Required action -> Which lines of the entries contain the word "width"? Please list them.

Given records ->
═══
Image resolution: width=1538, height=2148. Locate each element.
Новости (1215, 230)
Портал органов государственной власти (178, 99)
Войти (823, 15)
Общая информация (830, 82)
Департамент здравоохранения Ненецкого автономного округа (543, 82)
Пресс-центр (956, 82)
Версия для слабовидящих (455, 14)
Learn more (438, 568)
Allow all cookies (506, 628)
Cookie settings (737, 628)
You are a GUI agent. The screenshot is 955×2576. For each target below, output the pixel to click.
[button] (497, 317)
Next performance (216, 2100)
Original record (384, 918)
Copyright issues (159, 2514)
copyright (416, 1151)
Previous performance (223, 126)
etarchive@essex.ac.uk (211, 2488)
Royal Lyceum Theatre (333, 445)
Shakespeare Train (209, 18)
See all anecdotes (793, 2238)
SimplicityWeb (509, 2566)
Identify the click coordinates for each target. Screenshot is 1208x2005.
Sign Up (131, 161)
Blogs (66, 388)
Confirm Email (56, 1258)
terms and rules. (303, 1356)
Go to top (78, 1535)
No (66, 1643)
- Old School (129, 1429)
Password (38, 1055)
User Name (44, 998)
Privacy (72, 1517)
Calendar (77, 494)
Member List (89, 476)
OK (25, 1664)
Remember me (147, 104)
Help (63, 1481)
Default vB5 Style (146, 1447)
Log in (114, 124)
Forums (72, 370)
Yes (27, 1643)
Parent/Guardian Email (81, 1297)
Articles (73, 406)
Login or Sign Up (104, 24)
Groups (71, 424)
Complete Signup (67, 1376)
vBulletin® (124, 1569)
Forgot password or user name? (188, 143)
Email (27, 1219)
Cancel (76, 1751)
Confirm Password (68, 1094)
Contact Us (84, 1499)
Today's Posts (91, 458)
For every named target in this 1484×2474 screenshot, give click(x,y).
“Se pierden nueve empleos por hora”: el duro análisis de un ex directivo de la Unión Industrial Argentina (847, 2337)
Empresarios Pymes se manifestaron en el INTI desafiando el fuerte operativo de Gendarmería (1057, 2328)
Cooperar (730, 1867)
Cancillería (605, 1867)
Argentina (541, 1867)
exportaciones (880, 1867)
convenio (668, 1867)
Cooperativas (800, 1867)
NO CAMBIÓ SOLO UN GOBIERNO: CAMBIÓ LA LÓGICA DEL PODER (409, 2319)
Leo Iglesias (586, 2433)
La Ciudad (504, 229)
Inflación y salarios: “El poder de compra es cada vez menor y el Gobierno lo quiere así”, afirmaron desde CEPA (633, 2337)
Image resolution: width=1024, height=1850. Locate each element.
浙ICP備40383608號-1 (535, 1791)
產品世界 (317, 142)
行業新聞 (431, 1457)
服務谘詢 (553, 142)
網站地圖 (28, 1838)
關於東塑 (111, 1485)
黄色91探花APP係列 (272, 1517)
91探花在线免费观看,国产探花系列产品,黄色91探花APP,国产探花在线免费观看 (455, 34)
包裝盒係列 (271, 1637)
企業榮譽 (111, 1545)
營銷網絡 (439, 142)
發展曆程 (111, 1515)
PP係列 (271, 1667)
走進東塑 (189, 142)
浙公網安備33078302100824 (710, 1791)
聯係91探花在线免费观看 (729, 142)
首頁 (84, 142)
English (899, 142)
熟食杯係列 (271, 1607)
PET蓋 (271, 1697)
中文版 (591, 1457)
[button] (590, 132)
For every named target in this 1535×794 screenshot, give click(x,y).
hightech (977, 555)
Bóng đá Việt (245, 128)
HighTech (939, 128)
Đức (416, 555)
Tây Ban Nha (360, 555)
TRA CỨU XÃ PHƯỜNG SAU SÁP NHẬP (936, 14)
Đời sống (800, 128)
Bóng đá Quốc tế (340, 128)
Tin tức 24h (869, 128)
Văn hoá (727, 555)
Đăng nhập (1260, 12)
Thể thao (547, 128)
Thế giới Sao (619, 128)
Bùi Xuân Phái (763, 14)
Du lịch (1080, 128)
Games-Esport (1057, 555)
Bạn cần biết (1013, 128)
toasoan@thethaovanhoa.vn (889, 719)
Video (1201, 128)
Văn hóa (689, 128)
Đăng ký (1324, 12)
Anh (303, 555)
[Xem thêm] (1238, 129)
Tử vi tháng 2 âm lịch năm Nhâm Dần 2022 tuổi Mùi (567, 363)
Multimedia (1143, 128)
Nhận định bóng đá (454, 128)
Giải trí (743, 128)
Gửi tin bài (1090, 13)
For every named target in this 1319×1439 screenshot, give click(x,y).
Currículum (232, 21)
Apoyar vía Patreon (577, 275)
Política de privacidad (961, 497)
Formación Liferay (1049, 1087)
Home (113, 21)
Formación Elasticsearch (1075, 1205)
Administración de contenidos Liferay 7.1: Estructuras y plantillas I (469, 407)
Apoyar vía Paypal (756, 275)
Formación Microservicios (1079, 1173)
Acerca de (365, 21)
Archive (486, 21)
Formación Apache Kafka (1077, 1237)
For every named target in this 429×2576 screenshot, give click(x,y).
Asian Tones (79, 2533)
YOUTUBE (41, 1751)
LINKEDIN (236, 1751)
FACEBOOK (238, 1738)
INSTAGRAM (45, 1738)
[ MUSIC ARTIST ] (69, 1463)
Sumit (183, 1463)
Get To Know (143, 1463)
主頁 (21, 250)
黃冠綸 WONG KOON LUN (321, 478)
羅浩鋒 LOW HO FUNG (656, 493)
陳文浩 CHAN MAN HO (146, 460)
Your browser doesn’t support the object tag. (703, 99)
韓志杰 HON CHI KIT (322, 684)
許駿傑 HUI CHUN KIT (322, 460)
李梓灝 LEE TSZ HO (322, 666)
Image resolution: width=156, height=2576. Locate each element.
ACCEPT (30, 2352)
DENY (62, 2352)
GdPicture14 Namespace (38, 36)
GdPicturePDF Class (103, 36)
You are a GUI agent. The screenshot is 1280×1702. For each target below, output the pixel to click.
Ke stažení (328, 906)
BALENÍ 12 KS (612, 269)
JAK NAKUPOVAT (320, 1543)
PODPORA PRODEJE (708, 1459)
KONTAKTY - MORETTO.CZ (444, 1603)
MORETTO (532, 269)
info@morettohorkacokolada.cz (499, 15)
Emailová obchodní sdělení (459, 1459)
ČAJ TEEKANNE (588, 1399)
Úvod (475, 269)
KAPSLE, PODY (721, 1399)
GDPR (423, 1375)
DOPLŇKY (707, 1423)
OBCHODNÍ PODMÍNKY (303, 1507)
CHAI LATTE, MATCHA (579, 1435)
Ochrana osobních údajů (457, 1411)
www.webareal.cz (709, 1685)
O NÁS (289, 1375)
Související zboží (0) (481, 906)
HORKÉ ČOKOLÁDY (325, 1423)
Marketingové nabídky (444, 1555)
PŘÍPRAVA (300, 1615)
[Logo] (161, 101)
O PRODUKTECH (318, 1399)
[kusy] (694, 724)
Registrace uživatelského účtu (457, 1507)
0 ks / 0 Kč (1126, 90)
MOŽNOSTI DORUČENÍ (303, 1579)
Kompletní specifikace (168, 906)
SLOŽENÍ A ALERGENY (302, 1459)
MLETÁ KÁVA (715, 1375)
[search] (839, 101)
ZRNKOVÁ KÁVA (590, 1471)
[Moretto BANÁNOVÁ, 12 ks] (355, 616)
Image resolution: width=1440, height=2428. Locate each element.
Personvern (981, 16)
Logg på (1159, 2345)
═══
Result of this exercise ->
Image resolution: width=1538, height=2148. Locate each element.
Image resolution: width=1024, height=1850. Locate each element.
Image resolution: width=156, height=2576. Locate each element.
Image resolution: width=1440, height=2428. Locate each element.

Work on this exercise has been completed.